I’m tired.
I’m not reviewing this game. Not rewatching it. Not that. I don’t have the energy for it when it comes to this game. It took me two weeks to preview it, knowing — and I tried to downplay the expectations as much as I could, if you couldn’t tell — what was probably going to happen. Partly because I’m tired of hearing it when things don’t go well.
I’m tired of Alabama.
I’m tired of the vacuum they’ve created in the minds of LSU fans, and the absolutely insanity losing to them creates. And I’m not participating in it. I’m not litigating the state of the program right now, I’m not debating who needs to be fired — firing somebody based off losing to Alabama is completely fucking stupid.
In the parlance of our times, don’t @ me.
There are three games left, all three of them varying degrees of winnable. LSU has a chance to finish with at least 10 regular season wins for the first time in six seasons, and possibly clinch a spot in a New Year’s Six bowl, maybe even the Sugar Bowl against a marquee opponent.
With a team that was picked to win seven games this summer and finish fifth place in the SEC West. That’s a successful season, by any measure, especially in year two for Ed Orgeron. And it’s a chance for this coaching staff to continue to build, work to close the gap and show if they are capable of competing for championships.
Whether they are, or whether they aren’t, shouldn’t, and isn’t determined by what happened on Saturday. If that was enough for you, I doubt that game proved anything you didn’t think you knew on Friday.
That’s my piece. I’m tired. I’m not talking about it anymore. I’m moving on.
The game itself? My analysis is that Alabama is good. Ridiculously good. They’ve reached a level of talent that makes it difficult to truly evaluate the individual, like those mid-aughts USC teams, or some of the late 90s Florida State squads. When everybody around you is good, and almost everything you see is a simple one-on-one matchup, all you have to do is let your talent ride. If you stop Jerry Jeudy, Alabama has other receivers, or their running backs. The individual is irrelevant against the collective.
I can’t even say if I know that I found Tua all that impressive. He looked a lot like Matt Leinart, who many believed was the next great pro quarterback during his days at USC. And like Leinart, Dwayne Jarrett, Keith Rivers, Darnell Bing, Taylor Mays, Sean Cody, Steve Smith — insert the name of the dominant college player who didn’t look quite so dominant without a team of superstars round him.
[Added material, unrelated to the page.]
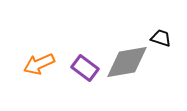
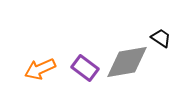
black trapezoid: rotated 15 degrees clockwise
orange arrow: moved 1 px right, 5 px down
Could LSU have played a whole lot better? Sure. Could they have had a better gameplan? Sure. When a nose tackle has 10 tackles and 2.5 sacks — A NOSE TACKLE — the offense is probably going to be screwed from the onset. There’s no scheming around that kind of dominance from the A-gap out.
I think Joe Burrow looked a lot like Danny Etling his first time against them — overwhelmed by the moment. Whether that’s on him, or his preparation, I leave to hotter takes.
LSU’s only shot was to get Alabama’s B or C game and play their A game. LSU played significantly worse and Alabama brought their A-game, as they always do in this matchup. Until that talent gap begins to lessen, nothing else will matter. Not a scheme change, or a strength & conditioning coach, or any of the myriad of rationalizations people are coming up with right now.
I’m moving on to Arkansas. I suggest you do as well. I’m done with this.